Les récoltes d'orges (estimées à 9,4 millions de tonnes pour l'orge d'hiver et 2,7 millions pour celle de printemps) « satisfont aux exigences de qualité brassicole » (la confection de la bière), pour la plupart, selon les trois organismes.

Interrogations sur la qualité

Une partie de la moisson de blé tendre a toutefois été « contrariée par les pluies estivales », ont-ils noté. La qualité des récoltes dans les régions côtières de la Manche doit ainsi faire l'objet selon eux d'« une attention particulière ». Le risque est d'avoir des grains trop humides, pas assez chargés en protéines pour faire du pain. Le blé est alors déclassé pour nourrir les animaux plutôt que les humains.
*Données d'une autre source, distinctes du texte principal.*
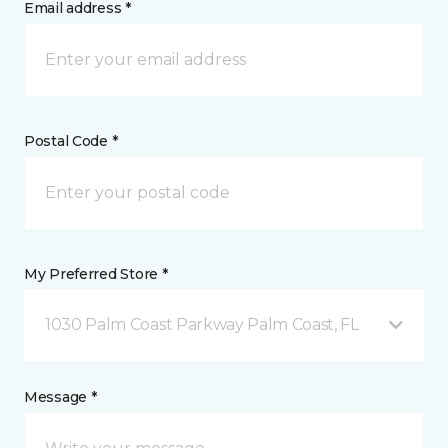
Email address *
Postal Code *
My Preferred Store *
1030 Palm Coast Parkway Palm Coast, FL
Message *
Au 7 août, la récolte était achevée à 89% sur l'ensemble de la France (contre 94% en moyenne de 2018 à 2022) mais seulement à 66% en Normandie (contre 85% sur cette moyenne). En Bretagne, la moitié du blé (51%) était récoltée, contre 84% habituellement à la même époque. Responsable exportations de céréales de Sénalia, le premier agro-logisticien du port de Rouen, Alain Charvillat fait le constat d’« une campagne avec deux récoltes », l'une avant les pluies et l'autre n'ayant véritablement débuté que la semaine dernière.
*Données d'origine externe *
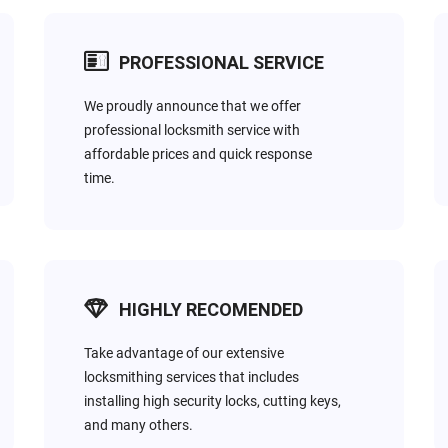
PROFESSIONAL SERVICE
We proudly announce that we offer
professional locksmith service with
AUTOMOTIVE
affordable prices and quick response
-
It’s scary & unsafe to lockout of your car at night. We offer 
time.
all automotive locksmith needs.
HIGHLY RECOMENDED
Take advantage of our extensive
locksmithing services that includes
installing high security locks, cutting keys,
and many others.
Premier port céréalier d'Europe de l'Ouest, Rouen voit passer 50% des exportations françaises et un cinquième des exportations européennes, avec une moyenne de cinq millions de tonnes par an.

Les grains récoltés après les pluies seront « entre 50% et 70% en qualité fourragère », c'est-à-dire bons pour l'alimentation animale, avec « des rendements très altérés »,  selon M. Charvillat. Ce marché de l'alimentation du bétail risque d'être saturé, l'ensemble du nord de l'Europe ayant connu des précipitations affectant potentiellement la qualité des grains.

 « Saturation logistique »?

Dans l'ensemble, le début de la campagne d'exportation 2023-2024 est marqué par un recul des expéditions européennes face notamment au blé russe, meilleur marché et « très présent » y compris au Maghreb dont la France est habituellement le principal fournisseur, constate Damien Vercambre d'Inter-Courtage. « Quand pourra-t-on vendre? » s'interroge M. Vercambre, alors « qu'on sait pertinemment que nos blés ne sont pas compétitifs » par rapport aux blés russes.
En attendant, les nouvelles récoltes s'ajoutent aux précédentes. Des agriculteurs aux logisticiens portuaires en passant par les coopératives, « aucune structure n'a les moyens de stocker l'ensemble des collectes », estime Pierre Delamare, représentant de la coopérative Noriap, qui rassemble des agriculteurs du Havre à Dunkerque. Au point que, selon M. Charvilliat, « une saturation logistique fin août, début septembre » est « possible » au vu des modestes prévisions à l'export.